Is it appropriate to notify your child’s school and medical providers of the change of custody? Did your dissolution divide retirement accounts or pension plans that must be accomplished by filing a QDRO?
Circumstances change. What was right for your life and your child’s life at the time of the original divorce or separation may change. If it is appropriate to change the parenting plan or custody arrangement, you may ask the court for an Order to Show Cause to Modify the Custody, Parenting Time, or Support Issues. You may want to get advice from a lawyer to decide if this is the right step for you. One parent may not change the terms of the judgment without the agreement of the other parent or an order by the Court.
You can take back a former name if you ask for it in the dissolution. You cannot change your name to a name you have never used before. A husband may not change his wife’s name back to her maiden name. The wife must ask for this herself which she can do by stipulation in the final judgment.
Annulment is a unique way of ending a marriage. A lawyer can help you find out if you can get an annulment. Court fees for an annulment are about the same as for a dissolution.
A marriage may be annulled when a party was incapable of entering into or consenting to marriage because he or she was not of legal age or lacked sufficient understanding or a party’s consent to the marriage was obtained by force or fraud. A marriage that has been annulled for one of these reasons is void as of the time the judgment is signed and is treated as if it never happened.
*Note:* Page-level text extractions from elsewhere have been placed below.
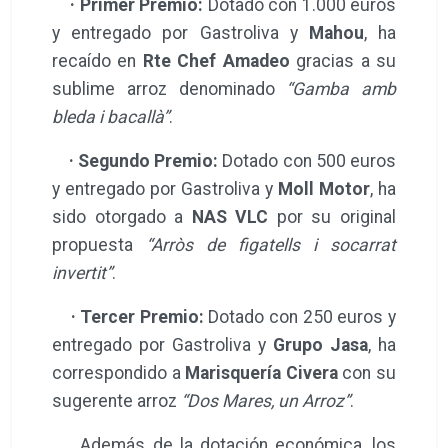
identidad del territorio. Durante toda la
jornada, los asistentes pudieron
deleitarse con la cocina a pie de calle,
presenciando el talento de los chefs
en tiempo real dentro de una
atmósfera impregnada de aromas
selectos y entusiasmo.
E
l palmarés de esta distinguida
edición ha quedado configurado
de la siguiente manera:
· Primer Premio:
Dotado con 1.000 euros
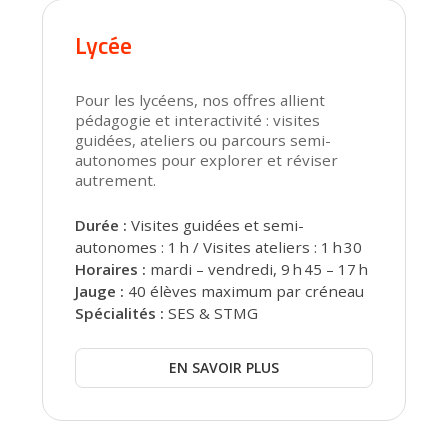
Lycée
Pour les lycéens, nos offres allient
pédagogie et interactivité : visites
guidées, ateliers ou parcours semi-
autonomes pour explorer et réviser
autrement.
Durée :
Visites guidées et semi-
autonomes : 1 h / Visites ateliers : 1 h 30
Horaires :
mardi – vendredi, 9 h 45 – 17 h
Jauge :
40 élèves maximum par créneau
Spécialités :
SES & STMG
EN SAVOIR PLUS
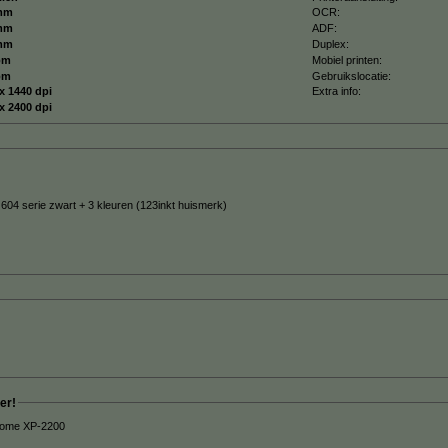
mm
OCR:
mm
ADF:
mm
Duplex:
pm
Mobiel printen:
pm
Gebruikslocatie:
x 1440 dpi
Extra info:
x 2400 dpi
604 serie zwart + 3 kleuren (123inkt huismerk)
er!
 Home XP-2200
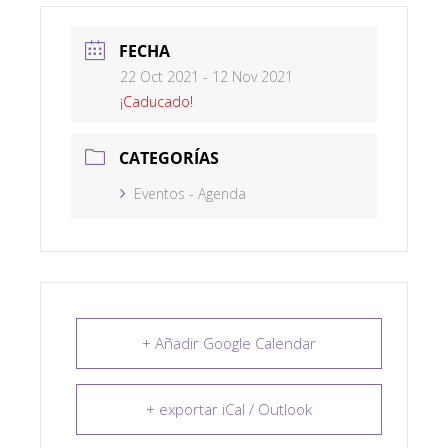
FECHA
22 Oct 2021
- 12 Nov 2021
¡Caducado!
CATEGORÍAS
Eventos - Agenda
+ Añadir Google Calendar
+ exportar iCal / Outlook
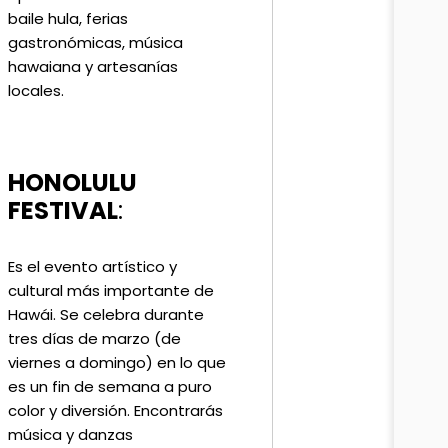
baile hula, ferias
gastronómicas, música
hawaiana y artesanías
locales.
HONOLULU
FESTIVAL
:
Es el evento artístico y
cultural más importante de
Hawái. Se celebra durante
tres días de marzo (de
viernes a domingo) en lo que
es un fin de semana a puro
color y diversión. Encontrarás
música y danzas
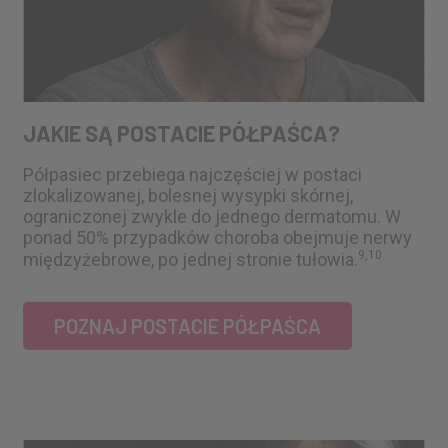
JAKIE SĄ POSTACIE PÓŁPAŚCA?
Półpasiec przebiega najczęściej w postaci
zlokalizowanej, bolesnej wysypki skórnej,
ograniczonej zwykle do jednego dermatomu. W
ponad 50% przypadków choroba obejmuje nerwy
9,10
międzyżebrowe, po jednej stronie tułowia.
POZNAJ POSTACIE PÓŁPAŚCA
You may qualify for a Family Abuse Prevention Act restraining order. This order is designed to protect you and your child from future abuse. In order to qualify for an order you must have cohabited with the person at some point in the last two years and you must have been abused by the person within the last 180 days. Even if you don’t qualify for restraining order, but have been a victim of abuse, it is important that you think about an adequate safety plan to protect yourself and your children throughout the dissolution process. There are resources available to you to devise a safety plan in your community: http://ocadsv.org/looking-help
A judgment of separation may be issued when irreconcilable differences between the parties have caused the temporary or unlimited breakdown of the marriage. The main difference between a legal separation and a dissolution is that spouses/partners are still married after a legal separation. Some reasons people may choose separation instead of dissolution are that a spouse/partner may be able to stay on the other spouse’s/partner’s insurance policy of the parties but this may vary depending on the insurance provider. Some parties may have moral objections to dissolution. Sometimes it is simply an issue that neither party has lived in Oregon for six months which is required for dissolution cases. It is possible to establish custody, divide assets and obtain a support order with a legal separation. A legal separation proceeding may be changed -“converted”- to a dissolution proceeding at a later date.